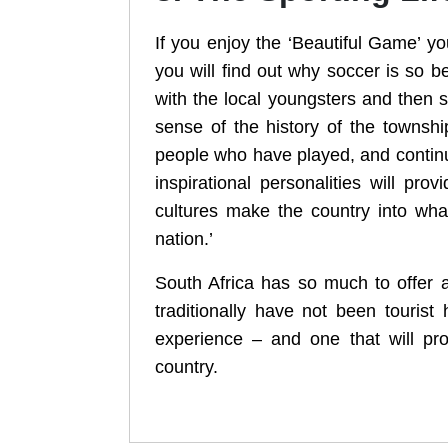
If you enjoy the ‘Beautiful Game’ 
you will find out why soccer is so 
with the local youngsters and then s
sense of the history of the townsh
people who have played, and continue 
inspirational personalities will pr
cultures make the country into wha
nation.’
South Africa has so much to offer 
traditionally have not been touris
experience – and one that will prov
country.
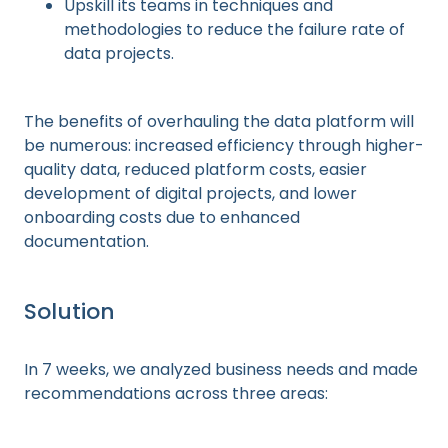
Upskill its teams in techniques and
methodologies to reduce the failure rate of
data projects.
The benefits of overhauling the data platform will
be numerous: increased efficiency through higher-
quality data, reduced platform costs, easier
development of digital projects, and lower
onboarding costs due to enhanced
documentation.
Solution
In 7 weeks, we analyzed business needs and made
recommendations across three areas:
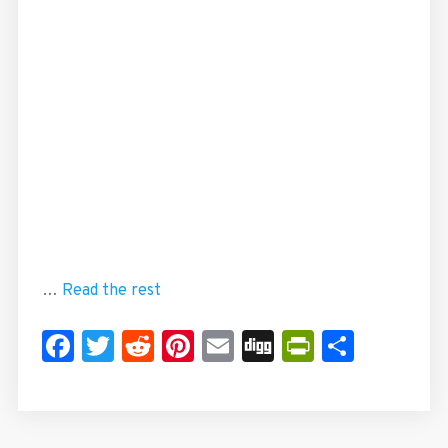
…
Read the rest
Facebook
Twitter
Reddit
Pinterest
Email
Digg
PrintFrie
Share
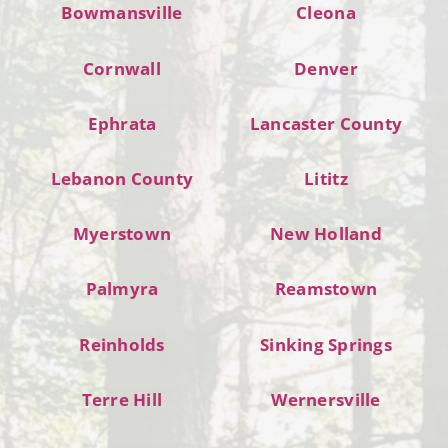
Bowmansville
Cleona
Cornwall
Denver
Ephrata
Lancaster County
Lebanon County
Lititz
Myerstown
New Holland
Palmyra
Reamstown
Reinholds
Sinking Springs
Terre Hill
Wernersville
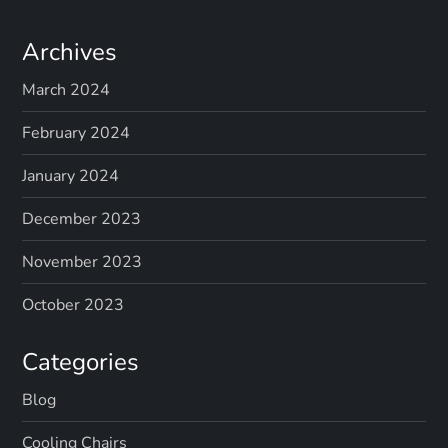
Archives
March 2024
February 2024
January 2024
December 2023
November 2023
October 2023
Categories
Blog
Cooling Chairs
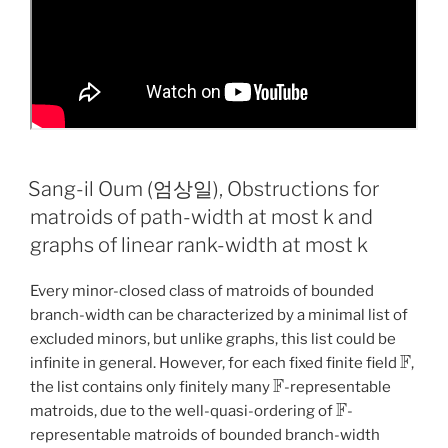
Sang-il Oum (엄상일), Obstructions for
matroids of path-width at most k and
graphs of linear rank-width at most k
Every minor-closed class of matroids of bounded
branch-width can be characterized by a minimal list of
excluded minors, but unlike graphs, this list could be
F
infinite in general. However, for each fixed finite field
,
F
the list contains only finitely many
-representable
F
matroids, due to the well-quasi-ordering of
-
representable matroids of bounded branch-width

WHAT YOU NEED TO DO:
What belongs in the answer is the line with "matroids, due to the well-quasi-ordering of" plus every later line of the listing, copied word for word and nothing besides.

RESPONSE BELOW:
matroids, due to the well-quasi-ordering of
-
representable matroids of bounded branch-width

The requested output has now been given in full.